When constructing music, complexity is a highly volatile tack. Done well, complexity can add a distinctive layer to an otherwise conventional approach – think of how Master Of Puppets’ quickly shifting time signatures add to the song. Carefully practiced, complexity can also evoke moods that are difficult to replicate through traditional means – a feat achieved throughout Cynic’s entire catalogue, for example.
In metal, however, the application of complexity is often ham-fisted and done for its own sake. This frequently manifests as music that can be identified by the presence of the phrase “influenced by Meshuggah”, where sonics takes a clear back seat to mathematics.
Many times, excessive complexity takes work to appreciate. I personally think that The Dillinger Escape Plan and Between The Buried And Me are two of the best active metal acts today, but it’s hard to find condemnation in my heart for people who say they don’t get what those bands are doing.
When complexity is at it’s best, it’s almost imperceptible to your average listener. Anybody who has ever played in a band knows that Rush is flying at altitudes most of us will never touch, but your average classic rock listener perceives precious little difference in complexity between The Spirit Of Radio and, we’ll say Hot Blooded. Metallica was also a master of `invisible’ complexity – Beavis and Butthead themselves could recite the entirety of And Justice For All without any knowledge of the sophisticated composition that underpinned the headbanging.

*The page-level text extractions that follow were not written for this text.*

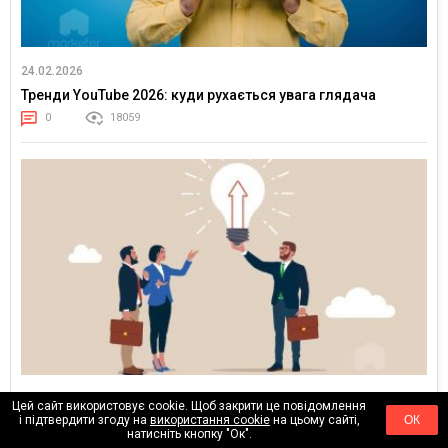
24.02.2026
Тренди YouTube 2026: куди рухається увага глядача
0
18059
17.02.2026
Цей сайт використовує cookie. Щоб закрити це повідомлення
і підтвердити згоду на
використання cookie
на цьому сайті,
ОК
Клієнти більше не купують медіаплан — вони купують
натисніть кнопку "Ок".
впевненість у результаті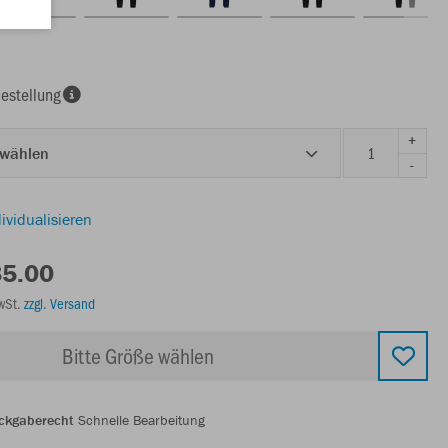
estellung
+
 wählen
-
ividualisieren
85.00
MwSt.
zzgl. Versand
Bitte Größe wählen
ckgaberecht
Schnelle Bearbeitung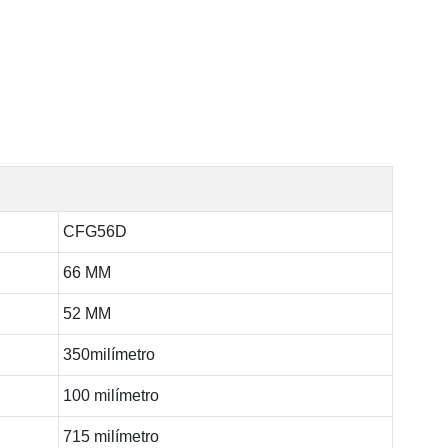
CFG56D
66 MM
52 MM
350milímetro
100 milímetro
715 milímetro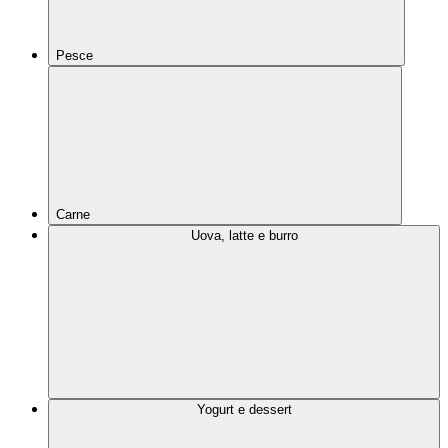
Pesce
Carne
Uova, latte e burro
Yogurt e dessert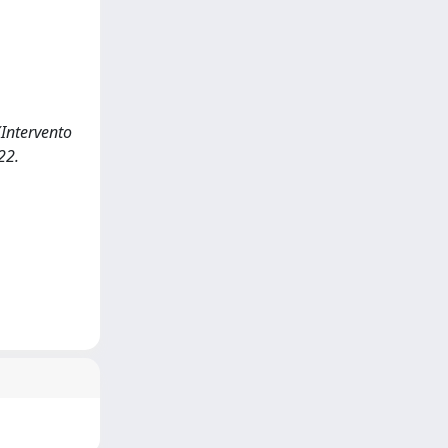
(Intervento
22.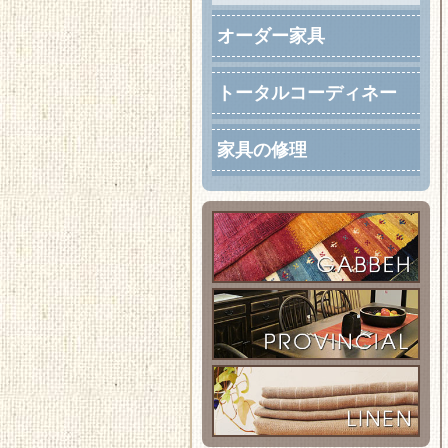
オーダー家具
トータルコーディネー
ト
家具の修理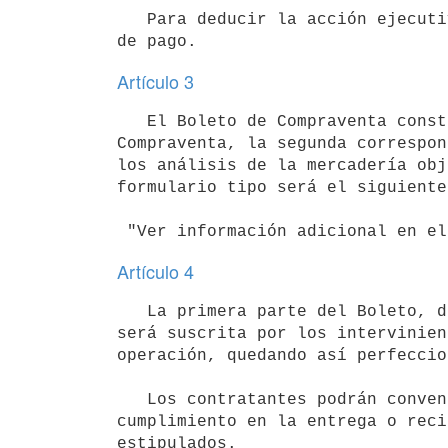
   Para deducir la acción ejecutiva no será necesaria la previa intimación

Artículo 3
   El Boleto de Compraventa constará de tres partes: la primera será la correspondiente al Contrato de 
Compraventa, la segunda correspon
los análisis de la mercadería obj
formulario tipo será el siguiente:
Artículo 4
   La primera parte del Boleto, deberá ser llenada en su totalidad y 

será suscrita por los intervinien
operación, quedando así perfeccio
   Los contratantes podrán convenir una multa para el caso de falta de

cumplimiento en la entrega o reci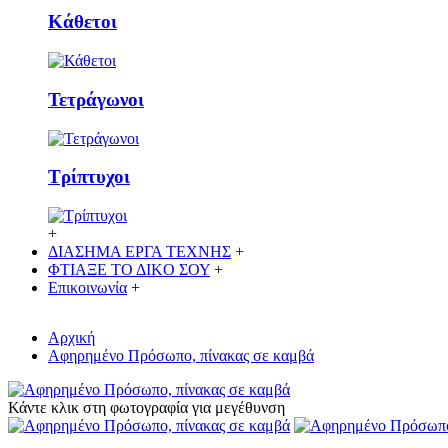
Κάθετoι
Τετράγωνοι
Τρίπτυχοι
+
ΔΙΑΣΗΜΑ ΕΡΓΑ ΤΕΧΝΗΣ
+
ΦΤΙΑΞΕ ΤΟ ΔΙΚO ΣΟΥ
+
Επικοινωνία
+
Αρχική
Αφηρημένο Πρόσωπο, πίνακας σε καμβά
Κάντε κλικ στη φωτογραφία για μεγέθυνση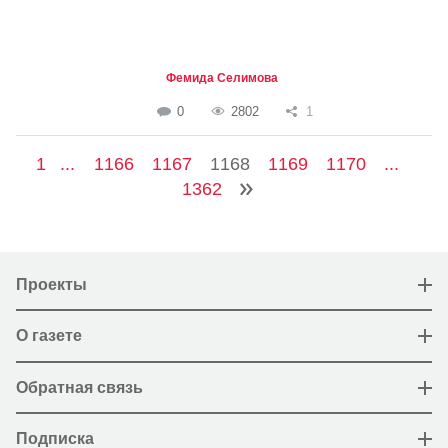
Фемида Селимова
0
2802
1
1
...
1166
1167
1168
1169
1170
...
1362
Проекты
О газете
Обратная связь
Подписка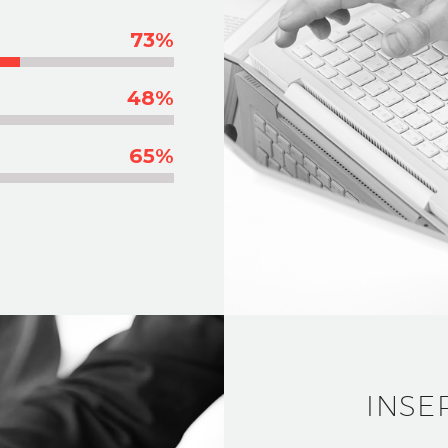
73%
48%
65%
INSE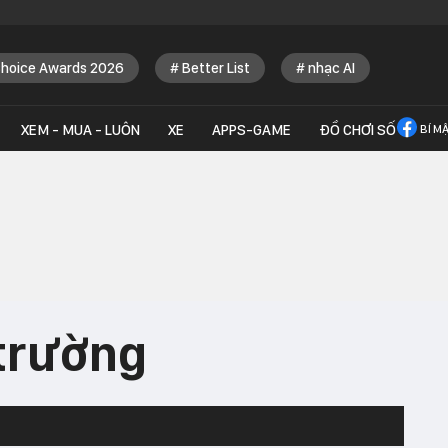
Choice Awards 2026
Better List
nhạc AI
XEM - MUA - LUÔN
XE
APPS-GAME
ĐỒ CHƠI SỐ
BÍ M
 trường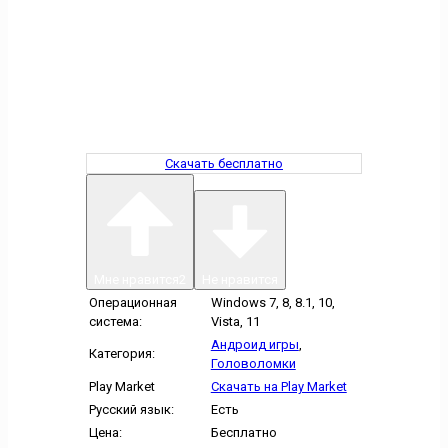
Скачать бесплатно
Мне нравится
2
Не нравится
Операционная
Windows 7, 8, 8.1, 10,
система:
Vista, 11
Андроид игры
,
Категория:
Головоломки
Play Market
Скачать на Play Market
Русский язык:
Есть
Цена:
Бесплатно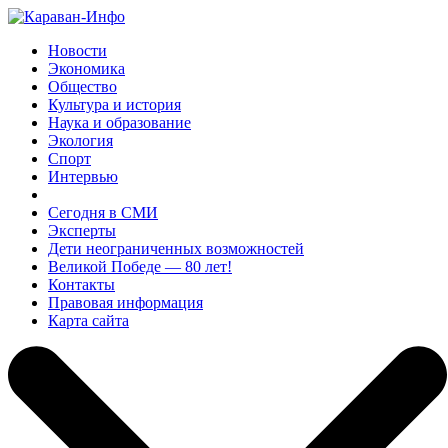
Новости
Экономика
Общество
Культура и история
Наука и образование
Экология
Спорт
Интервью
Сегодня в СМИ
Эксперты
Дети неограниченных возможностей
Великой Победе — 80 лет!
Контакты
Правовая информация
Карта сайта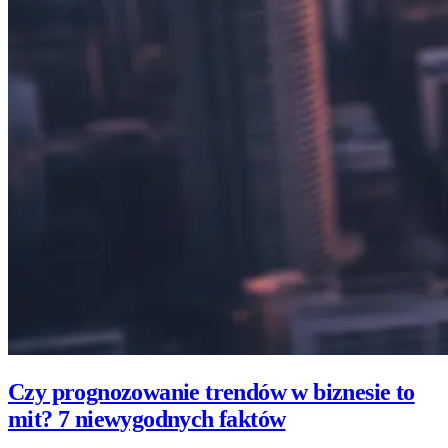
Czy prognozowanie trendów w biznesie to
mit? 7 niewygodnych faktów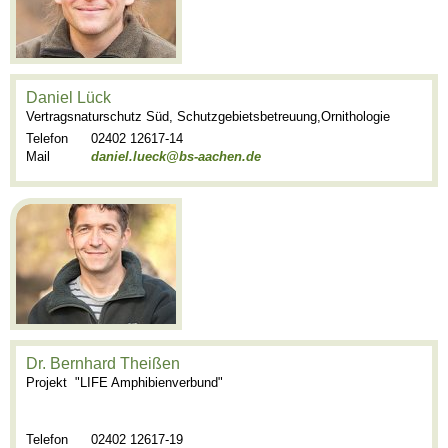
Daniel Lück
Vertragsnaturschutz Süd, Schutzgebietsbetreuung,Ornithologie
Telefon
02402 12617-14
Mail
daniel.lueck@bs-aachen.de
Dr. Bernhard Theißen
Projekt "LIFE Amphibienverbund"
Telefon
02402 12617-19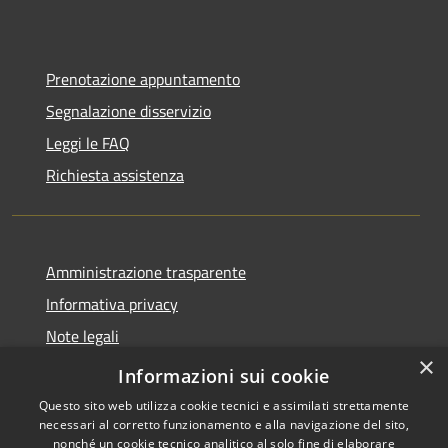
Prenotazione appuntamento
Segnalazione disservizio
Leggi le FAQ
Richiesta assistenza
Amministrazione trasparente
Informativa privacy
Note legali
×
Dichiarazione di accessibilità
Informazioni sui cookie
Questo sito web utilizza cookie tecnici e assimilati strettamente
necessari al corretto funzionamento e alla navigazione del sito,
nonché un cookie tecnico analitico al solo fine di elaborare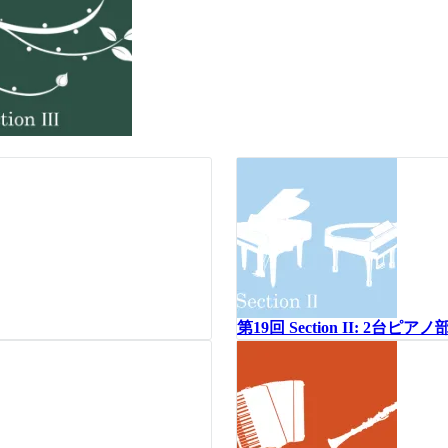
第19回 Section II: 2台ピア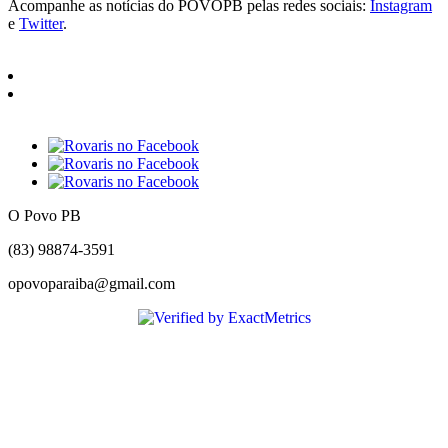
Acompanhe as notícias do POVOPB pelas redes sociais:
Instagram
e
Twitter
.
O Povo PB
(83) 98874-3591
opovoparaiba@gmail.com
Slot
Site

The best way to incorporate complexity, in my experience, is to approach it like a stompbox. Just as the balance between clean and distortion creates dynamics that take listeners through a song’s natural peaks and troughs, the careful application of both complexity and convention can have an equally powerful impact, weaving emotional textures that serve as an expression of the individual artist.
Which brings me to Nopathy.
Nopathy, a self-described poly-genre metal band from Minneapolis and one of our favorite acts, has mastered the art of balancing complexity, simplicity and convention in order to mold a highly original sound. Nopathy possesses the ability to synthesize a coherent, powerful milieu from ideas that could easily dissolve into a hot mess – a strength attributable to the band’s extensive experience. Seasoned veterans of various Minnesota bands, few acts boast as many combined years of on-stage experience as guitarists Tony Williams and Chris Colaianni, bassist Stunner Magnuson and drummer John Standish.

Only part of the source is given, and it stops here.